Arduino 1.0 Serial - major RAM hog

Here are some results for RAM use by Serial in Arduino 1.0 beta 3.

First, output is now buffered but the buffer size has been reduced to 64 bytes. If you want the same size Serial receive buffer, 128 bytes, as in 0022, you will also get a 128 byte send buffer.

Second, Serial is always loaded, even if it is not used by a sketch. This happens because of this line in main.cpp:

    serialEventRun();

I used the MinSerial library from here http://arduino.cc/forum/index.php/topic,72087.0.html to do some tests. I commented out the above line in main.cpp to prevent loading of Serial when I used MinSerial.

Even if you don't use Serial, 172 bytes of RAM will be allocated on a 328 and 676 bytes of RAM will be allocated on a Mega.

If you increase the buffer size to 128 to match the 0022 receive buffer size, the result is as follows. 300 bytes of RAM on a 328 and 1188 bytes on a Mega.

This is probably obvious to you fat16lib but, it looks to me the the allocated ram is consistent with the amount of serial ports. So for the Mega it is no quite 172 x 4 = 684.

It would be nice if ram allocation was not automatic but, it is easier for a novice to have it allocated by the program.

Even if you don't use Serial, 172 bytes of RAM will be allocated on a 328 and 676 bytes of RAM will be allocated on a Mega.

fat16lib:
Here are some results for RAM use by Serial in Arduino 1.0 beta 3.

First, output is now buffered but the buffer size has been reduced to 64 bytes. If you want the same size Serial receive buffer, 128 bytes, as in 0022, you will also get a 128 byte send buffer.

Second, Serial is always loaded, even if it is not used by a sketch.

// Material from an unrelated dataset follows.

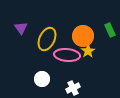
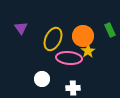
yellow ellipse: moved 6 px right
pink ellipse: moved 2 px right, 3 px down
white cross: rotated 24 degrees clockwise
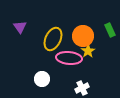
purple triangle: moved 1 px left, 1 px up
white cross: moved 9 px right; rotated 24 degrees counterclockwise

This happens because of this line in main.cpp:

    serialEventRun();

That's not good, you should pay for things you're not using, especially on a microcontroller with (very) limited resources.

fat16lib:
Even if you don't use Serial, 172 bytes of RAM will be allocated on a 328 and 676 bytes of RAM will be allocated on a Mega.

That definitely needs fixing IMHO...

serialEventRun();

There was a fix for this discussed on the Developer list. It looks like it was implemented in beta4...
(weak symbols used for serialEventRun(), so that if the serial library is not otherwise used, serialEventRun() stays
undefined (0) and the new code reads:

 if (serialEventRun) serialEventRun();

the sort of statement you probably never want to see in your own programs!)

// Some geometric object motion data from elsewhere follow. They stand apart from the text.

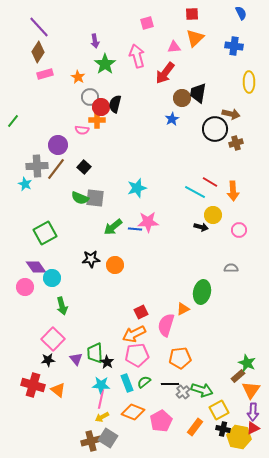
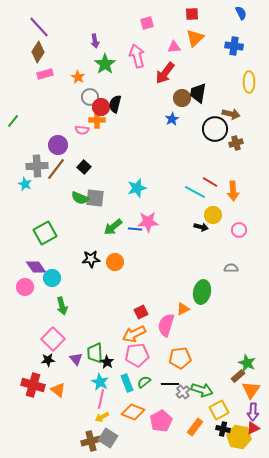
orange circle at (115, 265): moved 3 px up
cyan star at (101, 385): moved 1 px left, 3 px up; rotated 24 degrees clockwise
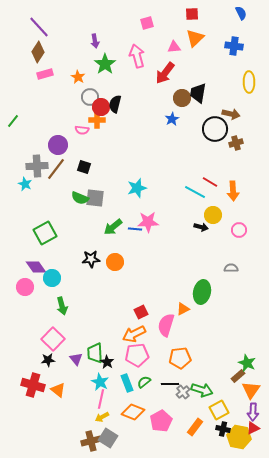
black square at (84, 167): rotated 24 degrees counterclockwise
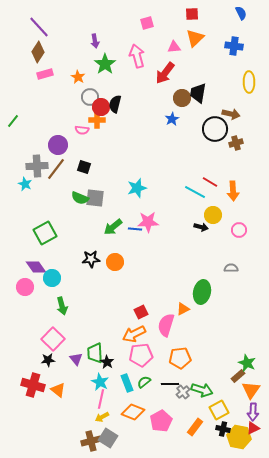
pink pentagon at (137, 355): moved 4 px right
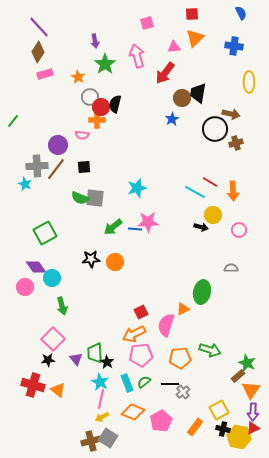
pink semicircle at (82, 130): moved 5 px down
black square at (84, 167): rotated 24 degrees counterclockwise
green arrow at (202, 390): moved 8 px right, 40 px up
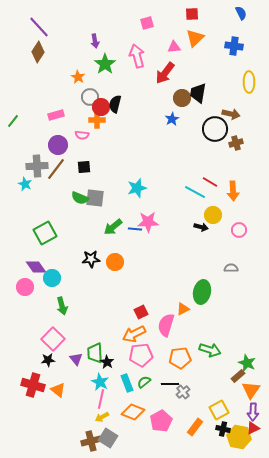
pink rectangle at (45, 74): moved 11 px right, 41 px down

Beta 4 fixes problem that Serial is loaded even if you don't use it.

It still has the problem that buffers for all Serial ports are allocated and you can't independently set their size.

This means that if you need a large receive buffer on one port of a Mega, you must accept seven other large buffers.

For example, to log serial data to an SD card reliably requires about 200 ms of Serial receive buffering so data won't be lost during the maximum SD write latency time.

At 115200 this requires about 2500 bytes of buffer. This is impossible on the Mega since eight equal size buffers are required for a total of 20,000 bytes.

But that's not new. Isn't there a non-blocking API for SD cards? I was (vaguely) under the impression that they had their own RAM buffers that you filled up, fired off a "program" command, and could go off and do other stuff...
2500 bytes of buffering is well off the bell curve anyway; you might as well write your own serial code and worry about how to prevent it from interfering with the core serial code...

There is no non-blocking API for SD cards. The SD spec allows a SD card to go busy for up to 250 ms after you send the data. You can't determine if the write was successful until after the busy period. You must wait if busy happens when you are writing a file structure because you have not written data from the callers buffer.

Even if you could do something else you need the buffering for incoming serial data.

I know that all serial buffers are the same size for a Mega in 0022. 0022 was bad but 1.0 is worse, there are twice as many buffers.

The SD is only one example. Large serial buffers are useful for other apps. What is this bell curve that defines proper use of serial? When is a serial buffer too large?

There is no technical excuse for not having run-time buffer sizes for serial ports. Commercial embedded kernels have supported run-time serial buffer sizes for thirty years.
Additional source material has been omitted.